[Bounding box prediction data]
━━━━━━━━━━

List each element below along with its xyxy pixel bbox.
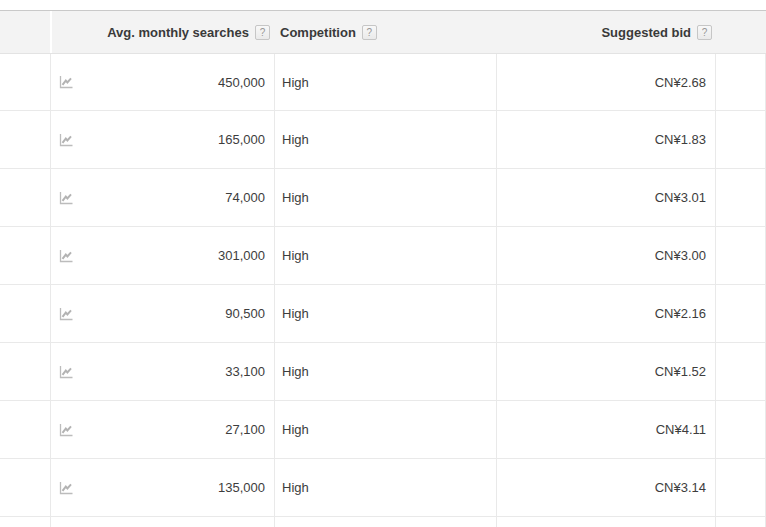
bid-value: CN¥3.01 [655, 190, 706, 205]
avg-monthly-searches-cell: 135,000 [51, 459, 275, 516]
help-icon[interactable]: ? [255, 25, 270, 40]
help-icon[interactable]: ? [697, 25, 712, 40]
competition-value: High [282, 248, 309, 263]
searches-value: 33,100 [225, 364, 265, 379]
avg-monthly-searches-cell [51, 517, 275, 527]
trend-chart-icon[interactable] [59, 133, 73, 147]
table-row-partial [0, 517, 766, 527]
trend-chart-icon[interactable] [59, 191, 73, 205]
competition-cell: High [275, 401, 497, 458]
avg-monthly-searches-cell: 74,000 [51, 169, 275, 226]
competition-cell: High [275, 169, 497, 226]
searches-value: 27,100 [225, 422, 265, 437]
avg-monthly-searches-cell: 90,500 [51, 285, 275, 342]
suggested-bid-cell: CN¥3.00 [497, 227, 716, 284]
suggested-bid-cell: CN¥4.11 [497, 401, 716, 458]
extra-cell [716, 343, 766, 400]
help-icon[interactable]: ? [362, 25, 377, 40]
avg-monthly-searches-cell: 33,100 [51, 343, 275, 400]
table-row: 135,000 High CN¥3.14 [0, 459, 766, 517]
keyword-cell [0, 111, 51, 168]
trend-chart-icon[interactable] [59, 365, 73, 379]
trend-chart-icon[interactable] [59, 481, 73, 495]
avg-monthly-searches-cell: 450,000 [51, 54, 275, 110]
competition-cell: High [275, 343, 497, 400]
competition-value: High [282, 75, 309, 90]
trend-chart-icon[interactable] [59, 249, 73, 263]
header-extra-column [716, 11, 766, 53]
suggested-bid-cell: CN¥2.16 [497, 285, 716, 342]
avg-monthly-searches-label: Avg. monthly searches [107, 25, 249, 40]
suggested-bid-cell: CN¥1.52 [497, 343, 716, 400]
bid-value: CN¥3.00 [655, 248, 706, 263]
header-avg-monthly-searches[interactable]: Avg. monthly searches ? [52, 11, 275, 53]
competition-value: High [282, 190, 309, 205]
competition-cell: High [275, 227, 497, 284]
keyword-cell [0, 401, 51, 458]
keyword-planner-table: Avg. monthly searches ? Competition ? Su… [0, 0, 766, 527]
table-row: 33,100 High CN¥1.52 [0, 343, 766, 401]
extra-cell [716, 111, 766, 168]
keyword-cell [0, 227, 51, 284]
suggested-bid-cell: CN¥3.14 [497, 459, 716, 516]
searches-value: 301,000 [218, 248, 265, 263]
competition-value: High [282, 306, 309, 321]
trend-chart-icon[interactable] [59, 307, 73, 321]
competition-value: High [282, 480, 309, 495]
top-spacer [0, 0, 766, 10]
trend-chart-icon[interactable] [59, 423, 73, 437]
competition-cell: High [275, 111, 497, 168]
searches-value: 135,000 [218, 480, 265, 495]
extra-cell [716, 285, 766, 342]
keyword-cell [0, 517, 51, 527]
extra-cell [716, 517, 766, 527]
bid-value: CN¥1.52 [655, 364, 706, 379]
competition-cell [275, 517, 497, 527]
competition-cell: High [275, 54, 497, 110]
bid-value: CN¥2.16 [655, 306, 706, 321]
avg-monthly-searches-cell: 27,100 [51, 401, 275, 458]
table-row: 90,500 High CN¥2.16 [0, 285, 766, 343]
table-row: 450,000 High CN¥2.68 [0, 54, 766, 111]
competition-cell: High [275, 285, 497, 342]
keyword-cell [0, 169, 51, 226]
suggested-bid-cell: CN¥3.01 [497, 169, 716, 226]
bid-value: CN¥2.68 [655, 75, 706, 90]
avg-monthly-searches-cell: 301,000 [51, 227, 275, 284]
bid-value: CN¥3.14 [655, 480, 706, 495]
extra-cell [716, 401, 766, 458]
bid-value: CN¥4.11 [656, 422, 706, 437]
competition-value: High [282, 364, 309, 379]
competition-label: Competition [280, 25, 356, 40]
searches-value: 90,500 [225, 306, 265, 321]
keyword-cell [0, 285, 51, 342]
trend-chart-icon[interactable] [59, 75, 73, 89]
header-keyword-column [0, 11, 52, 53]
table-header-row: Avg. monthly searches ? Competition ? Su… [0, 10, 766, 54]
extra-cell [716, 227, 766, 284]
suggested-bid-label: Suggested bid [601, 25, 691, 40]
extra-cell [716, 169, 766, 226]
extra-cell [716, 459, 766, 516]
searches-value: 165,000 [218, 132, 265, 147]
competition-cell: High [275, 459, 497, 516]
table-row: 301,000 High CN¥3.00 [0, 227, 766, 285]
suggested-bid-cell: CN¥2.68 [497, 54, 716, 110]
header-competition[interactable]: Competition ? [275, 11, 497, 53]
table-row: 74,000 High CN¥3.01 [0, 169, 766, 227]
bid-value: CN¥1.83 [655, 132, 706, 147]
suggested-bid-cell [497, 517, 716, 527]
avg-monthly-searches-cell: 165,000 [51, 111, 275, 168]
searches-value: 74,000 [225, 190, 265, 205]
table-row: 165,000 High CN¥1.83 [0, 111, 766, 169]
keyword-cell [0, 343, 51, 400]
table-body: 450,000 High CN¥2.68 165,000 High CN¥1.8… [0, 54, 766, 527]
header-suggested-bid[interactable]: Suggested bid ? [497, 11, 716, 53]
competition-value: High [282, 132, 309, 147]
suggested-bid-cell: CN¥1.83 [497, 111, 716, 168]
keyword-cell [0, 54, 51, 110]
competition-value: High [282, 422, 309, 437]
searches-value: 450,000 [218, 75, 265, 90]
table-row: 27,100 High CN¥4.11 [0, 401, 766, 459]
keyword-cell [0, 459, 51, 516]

━━━━━━━━━━

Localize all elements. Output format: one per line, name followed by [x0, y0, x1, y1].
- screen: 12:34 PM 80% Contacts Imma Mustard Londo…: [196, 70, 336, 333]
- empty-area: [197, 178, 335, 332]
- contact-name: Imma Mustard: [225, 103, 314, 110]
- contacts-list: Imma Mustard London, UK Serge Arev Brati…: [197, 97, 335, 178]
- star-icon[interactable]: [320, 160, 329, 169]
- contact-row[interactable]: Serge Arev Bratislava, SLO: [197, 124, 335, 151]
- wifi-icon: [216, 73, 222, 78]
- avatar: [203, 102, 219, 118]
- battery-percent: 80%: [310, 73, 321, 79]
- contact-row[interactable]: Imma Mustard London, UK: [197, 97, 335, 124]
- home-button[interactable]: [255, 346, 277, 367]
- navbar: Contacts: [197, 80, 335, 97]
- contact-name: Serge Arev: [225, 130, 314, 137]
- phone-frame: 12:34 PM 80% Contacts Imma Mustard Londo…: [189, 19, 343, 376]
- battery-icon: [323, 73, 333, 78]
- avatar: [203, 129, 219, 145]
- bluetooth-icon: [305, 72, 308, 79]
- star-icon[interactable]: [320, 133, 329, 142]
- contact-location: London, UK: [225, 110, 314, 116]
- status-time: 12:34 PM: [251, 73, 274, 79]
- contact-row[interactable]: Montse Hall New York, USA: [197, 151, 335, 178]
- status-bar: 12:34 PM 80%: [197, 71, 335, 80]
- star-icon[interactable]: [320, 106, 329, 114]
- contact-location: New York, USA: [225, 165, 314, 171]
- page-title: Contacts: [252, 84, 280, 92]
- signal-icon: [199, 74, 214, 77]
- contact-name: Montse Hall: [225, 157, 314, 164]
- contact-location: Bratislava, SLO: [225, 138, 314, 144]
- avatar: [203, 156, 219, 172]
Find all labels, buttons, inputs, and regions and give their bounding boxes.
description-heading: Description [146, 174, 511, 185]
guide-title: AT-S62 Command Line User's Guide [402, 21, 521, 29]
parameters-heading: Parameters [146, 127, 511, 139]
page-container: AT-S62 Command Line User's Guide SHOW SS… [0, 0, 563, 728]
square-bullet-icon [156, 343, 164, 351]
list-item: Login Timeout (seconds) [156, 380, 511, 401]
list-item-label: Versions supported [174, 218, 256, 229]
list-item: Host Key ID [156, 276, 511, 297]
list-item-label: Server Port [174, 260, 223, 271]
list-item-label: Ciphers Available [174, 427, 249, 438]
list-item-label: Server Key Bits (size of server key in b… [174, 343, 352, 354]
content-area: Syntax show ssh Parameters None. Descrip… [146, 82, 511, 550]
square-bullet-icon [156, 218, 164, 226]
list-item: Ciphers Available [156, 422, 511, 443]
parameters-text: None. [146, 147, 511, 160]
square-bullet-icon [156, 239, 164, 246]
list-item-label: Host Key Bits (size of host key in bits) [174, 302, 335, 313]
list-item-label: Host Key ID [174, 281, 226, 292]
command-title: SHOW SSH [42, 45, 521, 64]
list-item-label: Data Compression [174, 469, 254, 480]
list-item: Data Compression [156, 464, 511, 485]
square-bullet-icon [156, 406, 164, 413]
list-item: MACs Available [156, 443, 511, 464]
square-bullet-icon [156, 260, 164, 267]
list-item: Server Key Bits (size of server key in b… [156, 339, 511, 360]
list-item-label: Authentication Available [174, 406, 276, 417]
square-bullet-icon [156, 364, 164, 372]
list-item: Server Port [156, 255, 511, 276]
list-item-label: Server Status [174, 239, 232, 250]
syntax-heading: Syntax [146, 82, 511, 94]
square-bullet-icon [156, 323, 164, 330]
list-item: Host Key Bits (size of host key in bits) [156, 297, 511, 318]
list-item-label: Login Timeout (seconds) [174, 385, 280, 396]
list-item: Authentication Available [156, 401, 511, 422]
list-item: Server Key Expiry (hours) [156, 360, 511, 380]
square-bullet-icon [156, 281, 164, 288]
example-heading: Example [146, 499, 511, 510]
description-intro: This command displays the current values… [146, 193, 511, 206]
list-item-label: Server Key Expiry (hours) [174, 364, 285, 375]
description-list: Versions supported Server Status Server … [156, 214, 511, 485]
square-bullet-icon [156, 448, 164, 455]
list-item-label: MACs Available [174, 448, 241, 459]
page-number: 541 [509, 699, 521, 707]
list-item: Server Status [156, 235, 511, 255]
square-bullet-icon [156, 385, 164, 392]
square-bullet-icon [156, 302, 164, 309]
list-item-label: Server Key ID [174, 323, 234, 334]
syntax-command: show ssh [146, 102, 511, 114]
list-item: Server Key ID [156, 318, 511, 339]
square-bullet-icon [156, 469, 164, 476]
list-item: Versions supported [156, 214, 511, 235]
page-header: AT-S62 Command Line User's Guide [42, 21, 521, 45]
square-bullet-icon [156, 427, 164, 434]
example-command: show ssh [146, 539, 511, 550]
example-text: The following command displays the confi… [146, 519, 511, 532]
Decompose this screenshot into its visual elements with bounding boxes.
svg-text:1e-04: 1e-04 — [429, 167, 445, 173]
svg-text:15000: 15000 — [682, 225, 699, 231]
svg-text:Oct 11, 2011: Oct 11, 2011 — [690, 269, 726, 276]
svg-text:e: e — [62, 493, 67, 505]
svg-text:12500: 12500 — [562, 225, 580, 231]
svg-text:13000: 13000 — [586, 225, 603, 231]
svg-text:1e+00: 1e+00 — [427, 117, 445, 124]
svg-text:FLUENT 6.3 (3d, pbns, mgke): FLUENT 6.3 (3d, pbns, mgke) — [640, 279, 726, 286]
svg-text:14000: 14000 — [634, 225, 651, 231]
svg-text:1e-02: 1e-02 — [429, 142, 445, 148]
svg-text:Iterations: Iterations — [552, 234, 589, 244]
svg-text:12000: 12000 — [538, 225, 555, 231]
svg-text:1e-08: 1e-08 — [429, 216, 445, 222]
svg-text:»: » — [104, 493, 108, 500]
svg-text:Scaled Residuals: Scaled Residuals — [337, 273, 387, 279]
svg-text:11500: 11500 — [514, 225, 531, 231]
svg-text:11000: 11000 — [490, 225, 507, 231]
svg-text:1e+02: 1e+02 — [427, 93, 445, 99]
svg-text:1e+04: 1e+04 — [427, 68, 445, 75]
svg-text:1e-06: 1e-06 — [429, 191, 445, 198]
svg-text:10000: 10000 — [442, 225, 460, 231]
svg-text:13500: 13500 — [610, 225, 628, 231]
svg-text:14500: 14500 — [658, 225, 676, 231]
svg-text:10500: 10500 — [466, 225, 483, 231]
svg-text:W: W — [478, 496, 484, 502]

━━━━━━━━━━

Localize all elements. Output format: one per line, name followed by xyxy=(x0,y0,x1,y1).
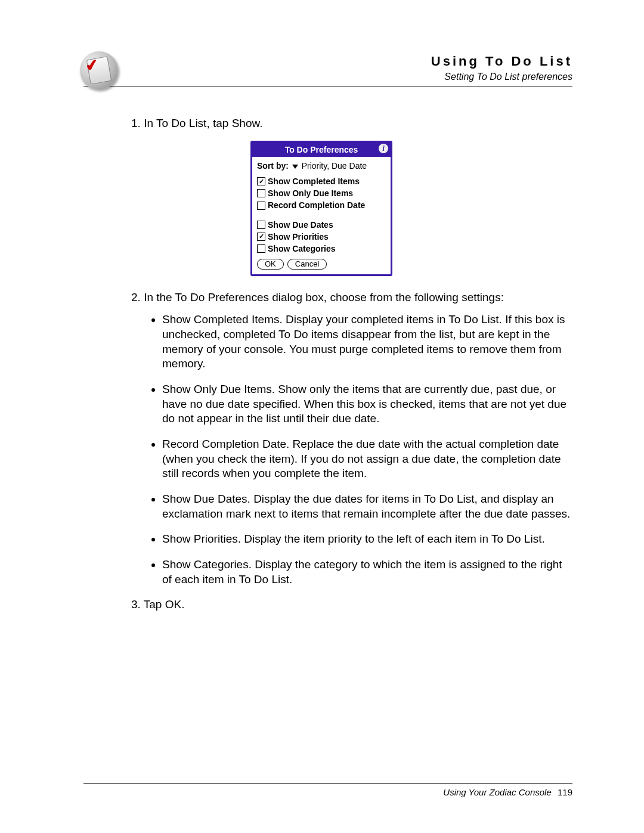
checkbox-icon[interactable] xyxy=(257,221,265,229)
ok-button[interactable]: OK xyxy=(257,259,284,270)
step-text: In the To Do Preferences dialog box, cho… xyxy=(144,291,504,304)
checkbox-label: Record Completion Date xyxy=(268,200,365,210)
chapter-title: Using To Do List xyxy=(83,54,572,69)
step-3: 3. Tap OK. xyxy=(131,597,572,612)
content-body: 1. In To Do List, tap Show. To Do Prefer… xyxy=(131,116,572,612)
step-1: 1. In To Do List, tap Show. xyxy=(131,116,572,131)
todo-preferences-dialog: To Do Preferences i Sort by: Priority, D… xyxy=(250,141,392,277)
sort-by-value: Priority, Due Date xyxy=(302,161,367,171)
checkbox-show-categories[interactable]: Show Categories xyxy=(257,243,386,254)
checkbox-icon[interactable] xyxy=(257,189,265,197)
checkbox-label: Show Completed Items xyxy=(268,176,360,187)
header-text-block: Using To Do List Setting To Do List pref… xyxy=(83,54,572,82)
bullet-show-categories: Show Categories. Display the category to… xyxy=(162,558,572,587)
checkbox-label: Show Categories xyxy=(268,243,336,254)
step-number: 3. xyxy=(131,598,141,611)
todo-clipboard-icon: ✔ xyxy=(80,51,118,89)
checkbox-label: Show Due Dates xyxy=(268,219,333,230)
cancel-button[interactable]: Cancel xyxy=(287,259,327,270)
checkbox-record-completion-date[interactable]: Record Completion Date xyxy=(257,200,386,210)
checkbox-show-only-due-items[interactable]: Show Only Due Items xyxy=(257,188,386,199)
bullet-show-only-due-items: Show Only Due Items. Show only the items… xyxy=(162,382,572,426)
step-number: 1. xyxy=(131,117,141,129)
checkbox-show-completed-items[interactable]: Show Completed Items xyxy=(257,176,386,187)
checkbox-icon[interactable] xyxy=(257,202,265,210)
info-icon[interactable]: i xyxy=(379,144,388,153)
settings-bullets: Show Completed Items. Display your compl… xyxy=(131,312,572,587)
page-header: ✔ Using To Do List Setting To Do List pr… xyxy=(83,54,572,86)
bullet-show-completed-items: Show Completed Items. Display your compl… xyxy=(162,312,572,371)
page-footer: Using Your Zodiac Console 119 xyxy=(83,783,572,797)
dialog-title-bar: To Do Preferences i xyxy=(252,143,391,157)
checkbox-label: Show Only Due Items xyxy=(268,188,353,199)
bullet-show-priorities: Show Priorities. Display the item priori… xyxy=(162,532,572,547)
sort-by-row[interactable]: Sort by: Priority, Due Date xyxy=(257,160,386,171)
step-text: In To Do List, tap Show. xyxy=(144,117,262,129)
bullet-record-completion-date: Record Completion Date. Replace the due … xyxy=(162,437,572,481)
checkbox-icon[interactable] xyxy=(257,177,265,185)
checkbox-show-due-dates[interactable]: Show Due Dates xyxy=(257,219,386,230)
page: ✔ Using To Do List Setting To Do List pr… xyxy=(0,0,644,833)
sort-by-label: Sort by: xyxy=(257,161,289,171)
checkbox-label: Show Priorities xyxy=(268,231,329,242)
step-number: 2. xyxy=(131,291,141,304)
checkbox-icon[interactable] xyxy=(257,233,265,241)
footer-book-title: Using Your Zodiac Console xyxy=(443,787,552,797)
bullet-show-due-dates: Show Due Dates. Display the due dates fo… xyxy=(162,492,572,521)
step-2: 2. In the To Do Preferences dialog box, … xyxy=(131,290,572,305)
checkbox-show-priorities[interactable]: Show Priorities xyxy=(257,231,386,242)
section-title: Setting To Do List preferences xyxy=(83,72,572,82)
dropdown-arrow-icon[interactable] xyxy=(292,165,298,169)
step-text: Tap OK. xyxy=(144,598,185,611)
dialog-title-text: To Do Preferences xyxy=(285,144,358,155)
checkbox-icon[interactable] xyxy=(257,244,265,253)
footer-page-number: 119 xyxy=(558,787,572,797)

━━━━━━━━━━

### What is required
Report every line of the records that contains the word "Bits".

### Final answer
list-item-label: Server Key Bits (size of server key in b… [174, 343, 352, 354]
list-item-label: Host Key Bits (size of host key in bits) [174, 302, 335, 313]
list-item: Server Key Bits (size of server key in b… [156, 339, 511, 360]
list-item: Host Key Bits (size of host key in bits) [156, 297, 511, 318]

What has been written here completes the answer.